Intervista a Devis Bonanni
di Stefano Tieri
L’alternativa al modello di produzione capitalista esiste: si chiama decrescita, ed è ben diversa dallo stereotipo con cui questa corrente di pensiero viene raccontata dai mass media, dove l’oscuro quanto urticante concetto viene di fatto sovrapposto – in senso dispregiativo – a quello di crisi economica. E se invece il discorso si potesse ribaltare mostrando come, proprio attraverso delle pratiche di decrescita (individuali e collettive), si possa superare l’impasse determinato dall’attuale crisi economica? La posta in gioco è decisiva: si tratta di una radicale mutazione di prospettiva, che ridefinisca le nostre priorità e i valori che organizzano le nostre vite. Consumare di meno, eliminando il possibile (“i beni superflui rendono superflua la vita”, ammoniva Pier Paolo Pasolini), puntare alla sostenibilità alimentare ed energetica, mantenendo sempre un occhio di riguardo agli equilibri dell’ecosistema di cui facciamo parte. Un’alternativa che, pur partendo dalle iniziative del singolo, punti a riscoprire il valore della comunità e del suo auto-sostentamento, mirando a sviluppare piccole reti di economia solidale.

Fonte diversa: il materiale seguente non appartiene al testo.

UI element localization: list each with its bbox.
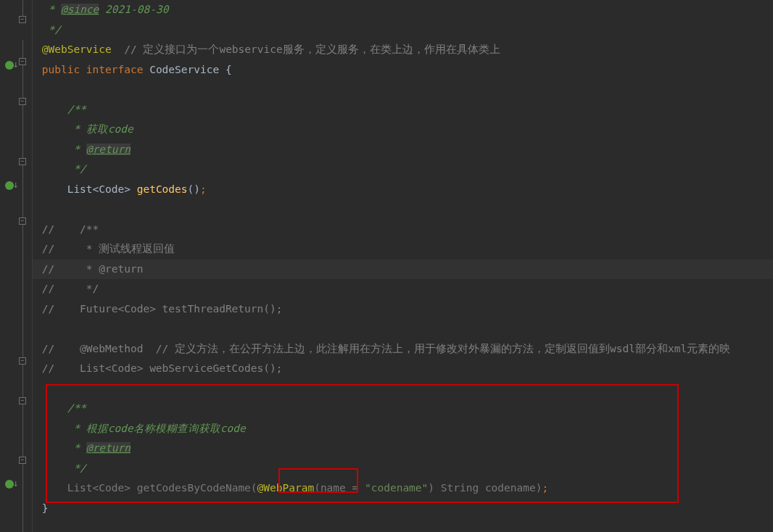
- doc-text: * 获取code: [73, 123, 133, 135]
- override-marker-icon[interactable]: ↓: [1, 178, 17, 193]
- code-line[interactable]: [33, 319, 773, 339]
- paren: (: [314, 482, 321, 494]
- doc-star: *: [48, 4, 60, 15]
- indent: [36, 402, 67, 414]
- doc-text: * 根据code名称模糊查询获取code: [73, 423, 245, 434]
- indent: [36, 4, 48, 15]
- type-name: CodeService: [149, 64, 226, 75]
- annotation: @WebParam: [257, 482, 315, 494]
- fold-icon[interactable]: −: [19, 397, 26, 404]
- indent: [36, 423, 73, 434]
- code-line[interactable]: // List<Code> webServiceGetCodes();: [33, 359, 773, 379]
- param-key: name =: [321, 482, 365, 494]
- doc-end: */: [73, 462, 86, 474]
- code-line[interactable]: * 根据code名称模糊查询获取code: [33, 419, 773, 439]
- type: Code: [99, 183, 124, 195]
- keyword: public: [36, 64, 86, 75]
- comment: // /**: [36, 223, 99, 235]
- code-line[interactable]: // */: [33, 279, 773, 299]
- angle: <: [93, 482, 99, 494]
- paren: ): [428, 482, 440, 494]
- indent: [36, 462, 73, 474]
- annotation: @WebService: [36, 43, 112, 55]
- doc-text: 2021-08-30: [99, 4, 168, 15]
- comment: // 定义接口为一个webservice服务，定义服务，在类上边，作用在具体类上: [112, 43, 500, 55]
- code-line[interactable]: [33, 199, 773, 220]
- comment: // List<Code> webServiceGetCodes();: [36, 362, 282, 374]
- semicolon: ;: [200, 183, 207, 195]
- parens: (): [188, 183, 200, 195]
- code-line[interactable]: */: [33, 159, 773, 180]
- semicolon: ;: [542, 482, 548, 494]
- doc-start: /**: [67, 104, 86, 115]
- code-line[interactable]: /**: [33, 399, 773, 419]
- angle: >: [124, 482, 136, 494]
- code-area[interactable]: * @since 2021-08-30 */ @WebService // 定义…: [33, 0, 773, 532]
- type: Code: [99, 482, 124, 494]
- indent: [36, 144, 73, 155]
- comment: // 定义方法，在公开方法上边，此注解用在方法上，用于修改对外暴漏的方法，定制返…: [149, 343, 730, 354]
- comment: // * @return: [36, 263, 143, 275]
- keyword: interface: [86, 64, 149, 75]
- doc-end: */: [48, 24, 60, 36]
- comment: // Future<Code> testThreadReturn();: [36, 303, 282, 315]
- code-line[interactable]: List<Code> getCodesByCodeName(@WebParam(…: [33, 478, 773, 499]
- code-line[interactable]: // @WebMethod // 定义方法，在公开方法上边，此注解用在方法上，用…: [33, 339, 773, 359]
- paren: (: [251, 482, 257, 494]
- indent: [36, 104, 67, 115]
- comment: // */: [36, 283, 99, 294]
- code-line[interactable]: * @since 2021-08-30: [33, 0, 773, 20]
- angle: <: [93, 183, 99, 195]
- fold-icon[interactable]: −: [19, 16, 26, 23]
- code-line[interactable]: @WebService // 定义接口为一个webservice服务，定义服务，…: [33, 40, 773, 60]
- method-name: getCodes: [137, 183, 188, 195]
- code-line[interactable]: * @return: [33, 140, 773, 160]
- code-line[interactable]: }: [33, 499, 773, 519]
- code-line[interactable]: [33, 379, 773, 399]
- indent: [36, 123, 73, 135]
- code-line[interactable]: // * @return: [33, 259, 773, 280]
- fold-icon[interactable]: −: [19, 217, 26, 225]
- code-line[interactable]: * @return: [33, 439, 773, 459]
- code-line[interactable]: [33, 80, 773, 100]
- type: List: [67, 482, 93, 494]
- fold-column: − − − − − − − −: [19, 0, 28, 532]
- indent: [36, 442, 73, 454]
- code-line[interactable]: // /**: [33, 220, 773, 240]
- indent: [36, 183, 67, 195]
- code-line[interactable]: // * 测试线程返回值: [33, 239, 773, 259]
- doc-star: *: [73, 144, 86, 155]
- code-line[interactable]: * 获取code: [33, 120, 773, 140]
- fold-icon[interactable]: −: [19, 158, 26, 165]
- fold-icon[interactable]: −: [19, 357, 26, 365]
- comment: // * 测试线程返回值: [36, 243, 175, 254]
- doc-tag: @return: [86, 144, 131, 155]
- method-name: getCodesByCodeName: [137, 482, 251, 494]
- type: String: [441, 482, 485, 494]
- code-line[interactable]: */: [33, 20, 773, 41]
- code-line[interactable]: List<Code> getCodes();: [33, 180, 773, 200]
- indent: [36, 163, 73, 175]
- indent: [36, 24, 48, 36]
- fold-icon[interactable]: −: [19, 457, 26, 464]
- comment: //: [36, 343, 80, 354]
- code-editor[interactable]: ↓ ↓ ↓ − − − − − − − − * @since 2021-08-3…: [0, 0, 773, 532]
- comment: @WebMethod: [80, 343, 149, 354]
- param: codename: [485, 482, 536, 494]
- angle: >: [124, 183, 136, 195]
- doc-tag: @return: [86, 442, 131, 454]
- code-line[interactable]: public interface CodeService {: [33, 60, 773, 80]
- doc-tag: @since: [61, 4, 99, 15]
- brace: }: [36, 502, 48, 514]
- override-marker-icon[interactable]: ↓: [1, 58, 17, 72]
- doc-star: *: [73, 442, 86, 454]
- code-line[interactable]: */: [33, 459, 773, 479]
- doc-end: */: [73, 163, 86, 175]
- fold-icon[interactable]: −: [19, 58, 26, 65]
- code-line[interactable]: // Future<Code> testThreadReturn();: [33, 299, 773, 320]
- override-marker-icon[interactable]: ↓: [1, 477, 17, 491]
- type: List: [67, 183, 93, 195]
- brace: {: [226, 64, 232, 75]
- code-line[interactable]: /**: [33, 100, 773, 120]
- fold-icon[interactable]: −: [19, 98, 26, 105]
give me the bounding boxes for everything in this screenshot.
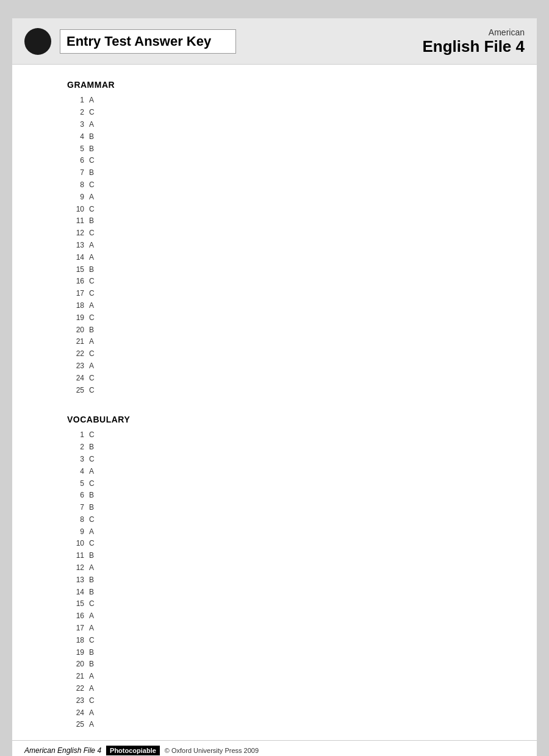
answer-value: C (89, 204, 95, 216)
answer-number: 2 (67, 441, 84, 454)
table-row: 10C (67, 204, 482, 216)
answer-value: C (89, 107, 95, 119)
table-row: 22C (67, 348, 482, 360)
answer-number: 6 (67, 155, 84, 167)
table-row: 14A (67, 252, 482, 264)
answer-value: B (89, 647, 94, 659)
answer-value: B (89, 143, 94, 155)
table-row: 2C (67, 107, 482, 119)
answer-value: A (89, 191, 94, 204)
table-row: 20B (67, 658, 482, 671)
answer-number: 22 (67, 348, 84, 360)
answer-value: A (89, 707, 94, 719)
answer-value: C (89, 635, 95, 647)
answer-number: 18 (67, 300, 84, 312)
table-row: 3C (67, 454, 482, 466)
answer-value: C (89, 288, 95, 300)
answer-number: 25 (67, 385, 84, 397)
answer-number: 24 (67, 373, 84, 385)
table-row: 19B (67, 647, 482, 659)
answer-number: 9 (67, 191, 84, 204)
table-row: 4A (67, 466, 482, 478)
answer-value: B (89, 658, 94, 671)
answer-value: C (89, 454, 95, 466)
table-row: 3A (67, 119, 482, 131)
answer-value: C (89, 538, 95, 550)
table-row: 21A (67, 671, 482, 683)
grammar-answer-list: 1A2C3A4B5B6C7B8C9A10C11B12C13A14A15B16C1… (67, 94, 482, 396)
table-row: 15C (67, 598, 482, 610)
table-row: 15B (67, 264, 482, 276)
answer-number: 21 (67, 671, 84, 683)
table-row: 10C (67, 538, 482, 550)
answer-value: B (89, 550, 94, 562)
answer-value: A (89, 526, 94, 538)
answer-number: 15 (67, 264, 84, 276)
answer-number: 19 (67, 312, 84, 324)
answer-number: 1 (67, 94, 84, 107)
table-row: 6B (67, 490, 482, 502)
table-row: 6C (67, 155, 482, 167)
answer-number: 7 (67, 167, 84, 179)
table-row: 12C (67, 227, 482, 240)
content: GRAMMAR 1A2C3A4B5B6C7B8C9A10C11B12C13A14… (12, 65, 537, 756)
answer-number: 5 (67, 143, 84, 155)
answer-number: 15 (67, 598, 84, 610)
answer-value: C (89, 348, 95, 360)
answer-number: 7 (67, 502, 84, 514)
answer-number: 21 (67, 336, 84, 348)
answer-number: 1 (67, 429, 84, 441)
answer-value: C (89, 312, 95, 324)
answer-value: A (89, 360, 94, 373)
answer-value: C (89, 598, 95, 610)
answer-value: C (89, 276, 95, 288)
answer-value: B (89, 574, 94, 587)
answer-value: A (89, 671, 94, 683)
header-title-box: Entry Test Answer Key (60, 29, 236, 54)
answer-number: 13 (67, 574, 84, 587)
vocabulary-answer-list: 1C2B3C4A5C6B7B8C9A10C11B12A13B14B15C16A1… (67, 429, 482, 731)
table-row: 9A (67, 191, 482, 204)
answer-value: A (89, 94, 94, 107)
table-row: 4B (67, 131, 482, 143)
table-row: 23C (67, 695, 482, 707)
answer-number: 9 (67, 526, 84, 538)
answer-value: B (89, 502, 94, 514)
table-row: 17C (67, 288, 482, 300)
table-row: 2B (67, 441, 482, 454)
header-right: American English File 4 (422, 27, 525, 55)
table-row: 5C (67, 478, 482, 490)
answer-number: 2 (67, 107, 84, 119)
answer-number: 4 (67, 466, 84, 478)
table-row: 14B (67, 587, 482, 599)
footer-brand: American English File 4 (24, 746, 101, 755)
answer-value: A (89, 252, 94, 264)
answer-value: C (89, 429, 95, 441)
answer-number: 24 (67, 707, 84, 719)
answer-value: A (89, 683, 94, 695)
table-row: 24C (67, 373, 482, 385)
table-row: 21A (67, 336, 482, 348)
table-row: 1A (67, 94, 482, 107)
table-row: 17A (67, 622, 482, 635)
table-row: 18C (67, 635, 482, 647)
answer-number: 10 (67, 538, 84, 550)
answer-value: A (89, 466, 94, 478)
table-row: 22A (67, 683, 482, 695)
answer-number: 5 (67, 478, 84, 490)
answer-number: 12 (67, 562, 84, 574)
footer-copyright: © Oxford University Press 2009 (165, 747, 259, 754)
answer-value: A (89, 719, 94, 731)
header: Entry Test Answer Key American English F… (12, 18, 537, 65)
answer-number: 17 (67, 622, 84, 635)
table-row: 8C (67, 179, 482, 191)
header-left: Entry Test Answer Key (24, 28, 236, 55)
vocabulary-section-title: VOCABULARY (67, 415, 482, 424)
answer-value: B (89, 167, 94, 179)
table-row: 19C (67, 312, 482, 324)
answer-value: C (89, 227, 95, 240)
answer-value: B (89, 131, 94, 143)
answer-value: C (89, 514, 95, 526)
answer-value: C (89, 155, 95, 167)
answer-value: C (89, 385, 95, 397)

Devis Bonanni, già autore di Pecoranera, torna in libreria con Il buon selvaggio, pubblicato sempre da Marsilio. Se il testo d’esordio era principalmente autobiografico e raccontava la vita di un informatico che decide di abbandonare il “posto fisso” per fare il contadino, qui l’autore entra di petto nell’attuale dibattito su tutto ciò che ruota attorno al buen vivir. Nell’Europa di oggi si discute sempre più di alimentazione sana, le aziende fanno a gara a sfoggiare il marchio “bio” e non è più possibile trovare un esperto che non spenda qualche buona parola sulla così detta “green economy”. Devis cerca di fare ordine in questa confusione, dove tutti – a parole – sembrano essere d’accordo, mentre la devastazione del pianeta continua indisturbata.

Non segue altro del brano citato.